Dopotutto, siamo meno razzisti, egoisti ed ego-riferiti di quanto pensiamo. Perlomeno quando si tratta di questioni lavorative. È questo il ritratto del popolo italiano che emerge da un’indagine realizzata da Randstad (secondo operatore mondiale nei servizi per le risorse umane) in tutto il mondo, Italia compresa, secondo cui temi come inclusione, diversity e contrasto alle diseguaglianze sono molto sentiti dai nostri connazionali. Addirittura, per molti italiani, specie delle generazioni più giovani, l’impegno in cause umanitarie e la disponibilità ad aiutare il prossimo sono requisiti fondamentali da valutare quando si deve dare la preferenza a un datore di lavoro piuttosto che a un altro: sono quasi nove su dieci i lavoratori che dichiarano che vorrebbero lavorare soltanto in un’azienda con un solido programma di responsabilità sociale d’impresa. Su questo fronte superiamo tutti gli altri Paesi europei: Germania (75% contro l’87% degli italiani), Spagna (77%), Francia (78%), Regno Unito (79%). E non è tutto.

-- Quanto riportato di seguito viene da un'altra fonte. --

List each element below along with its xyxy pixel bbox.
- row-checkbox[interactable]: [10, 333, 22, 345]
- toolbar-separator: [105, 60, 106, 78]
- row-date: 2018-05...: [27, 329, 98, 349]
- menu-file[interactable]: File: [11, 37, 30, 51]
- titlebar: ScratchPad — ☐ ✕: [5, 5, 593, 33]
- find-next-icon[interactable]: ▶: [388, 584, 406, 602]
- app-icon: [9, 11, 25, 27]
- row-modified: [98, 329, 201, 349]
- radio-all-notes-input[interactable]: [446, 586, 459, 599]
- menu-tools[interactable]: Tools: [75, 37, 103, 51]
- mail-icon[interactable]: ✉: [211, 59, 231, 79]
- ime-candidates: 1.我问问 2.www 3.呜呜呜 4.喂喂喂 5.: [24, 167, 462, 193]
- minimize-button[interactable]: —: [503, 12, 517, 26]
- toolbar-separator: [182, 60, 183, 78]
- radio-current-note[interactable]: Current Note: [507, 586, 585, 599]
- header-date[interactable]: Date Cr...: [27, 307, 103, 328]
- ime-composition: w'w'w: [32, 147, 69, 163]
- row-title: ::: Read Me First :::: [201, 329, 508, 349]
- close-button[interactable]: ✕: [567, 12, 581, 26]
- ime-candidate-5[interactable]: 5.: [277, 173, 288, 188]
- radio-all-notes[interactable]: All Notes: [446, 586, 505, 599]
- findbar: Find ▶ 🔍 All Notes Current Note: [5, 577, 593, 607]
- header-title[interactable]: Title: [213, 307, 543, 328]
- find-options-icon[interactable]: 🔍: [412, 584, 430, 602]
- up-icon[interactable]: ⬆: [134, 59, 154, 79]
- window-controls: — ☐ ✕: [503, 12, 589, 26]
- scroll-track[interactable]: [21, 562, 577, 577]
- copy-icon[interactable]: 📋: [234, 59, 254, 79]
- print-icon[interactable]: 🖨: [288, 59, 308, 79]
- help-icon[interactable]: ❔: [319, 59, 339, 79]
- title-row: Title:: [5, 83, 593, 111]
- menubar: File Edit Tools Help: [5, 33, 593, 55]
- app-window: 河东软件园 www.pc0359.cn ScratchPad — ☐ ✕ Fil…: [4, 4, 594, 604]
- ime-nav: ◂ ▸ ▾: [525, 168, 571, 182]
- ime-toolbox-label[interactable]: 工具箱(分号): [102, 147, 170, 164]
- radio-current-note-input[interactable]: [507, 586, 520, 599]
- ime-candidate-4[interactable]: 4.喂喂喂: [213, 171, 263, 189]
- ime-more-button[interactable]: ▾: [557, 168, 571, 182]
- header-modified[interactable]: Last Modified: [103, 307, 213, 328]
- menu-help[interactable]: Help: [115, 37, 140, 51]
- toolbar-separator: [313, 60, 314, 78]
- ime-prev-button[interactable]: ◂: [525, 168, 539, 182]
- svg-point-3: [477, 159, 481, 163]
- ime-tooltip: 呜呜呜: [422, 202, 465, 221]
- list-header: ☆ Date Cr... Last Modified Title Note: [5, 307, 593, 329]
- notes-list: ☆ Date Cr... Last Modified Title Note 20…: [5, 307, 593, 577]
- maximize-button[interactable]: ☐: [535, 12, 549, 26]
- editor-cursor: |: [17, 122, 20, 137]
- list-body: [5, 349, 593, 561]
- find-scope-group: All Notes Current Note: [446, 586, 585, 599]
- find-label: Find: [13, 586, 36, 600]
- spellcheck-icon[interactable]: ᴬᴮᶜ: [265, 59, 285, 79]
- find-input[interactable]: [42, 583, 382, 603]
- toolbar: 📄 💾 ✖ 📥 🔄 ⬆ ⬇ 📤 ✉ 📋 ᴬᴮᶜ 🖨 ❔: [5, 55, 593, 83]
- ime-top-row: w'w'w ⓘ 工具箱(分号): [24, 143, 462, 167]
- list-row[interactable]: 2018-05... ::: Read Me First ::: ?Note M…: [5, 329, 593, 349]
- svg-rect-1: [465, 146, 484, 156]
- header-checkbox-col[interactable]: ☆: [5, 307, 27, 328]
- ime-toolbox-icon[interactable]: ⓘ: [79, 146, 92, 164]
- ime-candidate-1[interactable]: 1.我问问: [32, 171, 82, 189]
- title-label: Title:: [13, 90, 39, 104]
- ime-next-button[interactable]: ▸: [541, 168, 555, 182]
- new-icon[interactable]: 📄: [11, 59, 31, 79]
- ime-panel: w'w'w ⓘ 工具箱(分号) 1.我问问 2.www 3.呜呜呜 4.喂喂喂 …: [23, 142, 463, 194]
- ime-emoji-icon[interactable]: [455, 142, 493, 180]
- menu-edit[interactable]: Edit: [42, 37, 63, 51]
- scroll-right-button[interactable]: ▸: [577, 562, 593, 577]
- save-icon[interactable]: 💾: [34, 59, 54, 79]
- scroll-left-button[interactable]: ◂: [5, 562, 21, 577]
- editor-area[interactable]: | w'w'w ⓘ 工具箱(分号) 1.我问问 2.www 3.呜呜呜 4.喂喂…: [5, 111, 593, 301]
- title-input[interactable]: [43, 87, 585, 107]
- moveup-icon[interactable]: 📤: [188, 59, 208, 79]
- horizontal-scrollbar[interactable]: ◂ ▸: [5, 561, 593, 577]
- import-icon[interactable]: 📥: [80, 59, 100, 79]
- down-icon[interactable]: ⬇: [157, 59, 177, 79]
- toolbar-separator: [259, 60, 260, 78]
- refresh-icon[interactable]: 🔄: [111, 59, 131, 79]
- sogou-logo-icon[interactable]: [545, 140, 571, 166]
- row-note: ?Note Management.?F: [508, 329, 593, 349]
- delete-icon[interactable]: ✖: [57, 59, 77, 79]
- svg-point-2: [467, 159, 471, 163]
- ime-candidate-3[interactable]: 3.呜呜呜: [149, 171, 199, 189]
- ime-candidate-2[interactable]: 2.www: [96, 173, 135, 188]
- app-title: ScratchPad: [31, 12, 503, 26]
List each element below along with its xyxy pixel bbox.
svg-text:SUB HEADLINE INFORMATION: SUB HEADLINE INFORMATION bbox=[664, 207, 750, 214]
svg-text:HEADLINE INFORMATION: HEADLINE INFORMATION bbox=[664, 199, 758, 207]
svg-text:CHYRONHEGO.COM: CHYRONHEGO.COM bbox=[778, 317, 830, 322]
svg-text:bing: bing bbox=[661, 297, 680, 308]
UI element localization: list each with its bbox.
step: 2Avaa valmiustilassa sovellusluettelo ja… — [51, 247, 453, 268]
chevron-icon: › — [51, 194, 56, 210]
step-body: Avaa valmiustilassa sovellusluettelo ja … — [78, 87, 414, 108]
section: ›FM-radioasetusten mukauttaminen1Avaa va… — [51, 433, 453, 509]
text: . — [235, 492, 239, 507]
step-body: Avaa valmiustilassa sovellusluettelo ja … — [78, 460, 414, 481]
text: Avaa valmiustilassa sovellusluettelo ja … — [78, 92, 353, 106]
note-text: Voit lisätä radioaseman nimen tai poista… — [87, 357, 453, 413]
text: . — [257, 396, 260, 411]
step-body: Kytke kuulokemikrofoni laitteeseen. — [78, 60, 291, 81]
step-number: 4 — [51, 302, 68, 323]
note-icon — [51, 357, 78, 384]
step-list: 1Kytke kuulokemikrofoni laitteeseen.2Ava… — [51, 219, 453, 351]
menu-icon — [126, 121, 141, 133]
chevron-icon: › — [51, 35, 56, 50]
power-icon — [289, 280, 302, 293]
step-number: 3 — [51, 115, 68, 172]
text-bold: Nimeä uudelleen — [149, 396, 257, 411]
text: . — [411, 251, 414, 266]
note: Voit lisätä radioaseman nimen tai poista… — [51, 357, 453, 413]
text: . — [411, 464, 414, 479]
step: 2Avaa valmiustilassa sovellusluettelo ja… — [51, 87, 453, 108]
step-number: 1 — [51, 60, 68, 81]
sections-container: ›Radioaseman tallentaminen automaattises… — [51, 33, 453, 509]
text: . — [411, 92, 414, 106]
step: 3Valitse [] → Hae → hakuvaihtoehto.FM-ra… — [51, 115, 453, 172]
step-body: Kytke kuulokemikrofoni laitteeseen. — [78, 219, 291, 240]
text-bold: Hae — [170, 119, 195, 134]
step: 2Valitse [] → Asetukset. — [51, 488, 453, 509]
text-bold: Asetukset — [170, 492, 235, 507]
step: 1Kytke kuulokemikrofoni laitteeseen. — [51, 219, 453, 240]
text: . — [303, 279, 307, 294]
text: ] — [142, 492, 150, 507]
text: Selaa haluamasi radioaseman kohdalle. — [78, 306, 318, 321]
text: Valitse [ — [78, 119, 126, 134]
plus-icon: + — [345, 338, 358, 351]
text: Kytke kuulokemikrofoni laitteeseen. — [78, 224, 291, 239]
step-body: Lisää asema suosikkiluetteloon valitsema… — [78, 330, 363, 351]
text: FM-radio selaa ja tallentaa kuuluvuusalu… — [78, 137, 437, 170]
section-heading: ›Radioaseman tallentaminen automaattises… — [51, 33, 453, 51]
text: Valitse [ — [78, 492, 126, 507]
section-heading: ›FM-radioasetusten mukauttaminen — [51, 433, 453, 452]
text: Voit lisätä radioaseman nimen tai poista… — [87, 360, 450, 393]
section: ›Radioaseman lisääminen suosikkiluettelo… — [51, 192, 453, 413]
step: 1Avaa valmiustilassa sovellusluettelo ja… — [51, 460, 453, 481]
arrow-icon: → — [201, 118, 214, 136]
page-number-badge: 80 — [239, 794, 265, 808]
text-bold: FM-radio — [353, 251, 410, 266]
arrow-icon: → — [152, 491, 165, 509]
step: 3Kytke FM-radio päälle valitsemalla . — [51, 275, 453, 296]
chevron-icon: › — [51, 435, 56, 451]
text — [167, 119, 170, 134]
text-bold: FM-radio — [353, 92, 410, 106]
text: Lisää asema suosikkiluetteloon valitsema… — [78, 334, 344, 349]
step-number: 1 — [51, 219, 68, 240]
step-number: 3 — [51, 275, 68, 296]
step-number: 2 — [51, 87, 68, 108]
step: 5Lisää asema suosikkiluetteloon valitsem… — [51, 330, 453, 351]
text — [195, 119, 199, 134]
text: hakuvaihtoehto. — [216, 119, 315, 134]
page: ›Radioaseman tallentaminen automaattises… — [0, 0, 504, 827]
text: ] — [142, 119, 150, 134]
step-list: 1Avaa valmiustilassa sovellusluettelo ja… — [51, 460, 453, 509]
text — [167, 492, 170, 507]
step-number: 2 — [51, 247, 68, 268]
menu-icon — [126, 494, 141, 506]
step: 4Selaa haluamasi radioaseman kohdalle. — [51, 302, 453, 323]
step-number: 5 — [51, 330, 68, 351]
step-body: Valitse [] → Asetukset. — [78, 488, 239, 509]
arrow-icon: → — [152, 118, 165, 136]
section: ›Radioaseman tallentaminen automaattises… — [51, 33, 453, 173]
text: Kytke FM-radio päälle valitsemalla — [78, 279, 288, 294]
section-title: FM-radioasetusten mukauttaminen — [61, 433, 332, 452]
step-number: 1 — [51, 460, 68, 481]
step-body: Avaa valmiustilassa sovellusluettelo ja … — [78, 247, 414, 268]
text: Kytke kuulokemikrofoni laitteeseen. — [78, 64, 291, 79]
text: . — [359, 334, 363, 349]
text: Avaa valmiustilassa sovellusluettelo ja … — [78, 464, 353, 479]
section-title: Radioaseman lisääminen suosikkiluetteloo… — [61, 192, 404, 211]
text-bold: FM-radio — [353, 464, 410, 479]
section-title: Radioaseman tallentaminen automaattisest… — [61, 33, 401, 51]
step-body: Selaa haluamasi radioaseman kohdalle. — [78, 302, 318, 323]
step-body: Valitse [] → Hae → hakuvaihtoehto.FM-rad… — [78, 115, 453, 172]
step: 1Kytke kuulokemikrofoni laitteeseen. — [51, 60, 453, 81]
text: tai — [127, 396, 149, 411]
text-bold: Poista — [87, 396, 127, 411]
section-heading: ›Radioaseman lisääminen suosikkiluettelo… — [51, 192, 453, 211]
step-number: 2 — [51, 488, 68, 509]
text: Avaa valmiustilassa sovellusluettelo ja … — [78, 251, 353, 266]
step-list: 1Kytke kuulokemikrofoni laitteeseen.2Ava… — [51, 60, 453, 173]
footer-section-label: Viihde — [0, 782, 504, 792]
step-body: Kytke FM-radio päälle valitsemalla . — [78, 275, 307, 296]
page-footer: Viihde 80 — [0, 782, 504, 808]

Gli italiani, se possono scegliere, preferiscono collaborare con società che partecipano ad attività caritatevoli o filantropiche (57%: il 6% in più della media europea).

Le aziende non sono molto attente alla responsabilità sociale d’impresa

Peccato che le aziende non dimostrino altrettanta attenzione per inclusione e diversity. Solo una su due è propensa a impegnarsi in un solido programma di responsabilità sociale d’impresa e ancora meno sono le imprese disposte a concedere permessi di lavoro retribuiti ai dipendenti per queste attività. Poco più di una realtà su quattro (26%) permette che sia il dipendente a scegliere la causa benefica o l’organizzazione cui aderire, mentre in meno di un caso su cinque (18%) se ne occupa l’impresa. “Dalla ricerca emerge un forte divario di attenzione e sensibilità all’inclusione fra i lavoratori, che addirittura la pongono come prerequisito per la scelta di un datore di lavoro, e le imprese, che soltanto nel 50% dei casi hanno una politica che valorizza diversity e inclusione” ha commentato Marco Ceresa, amministratore delegato Randstad Italia.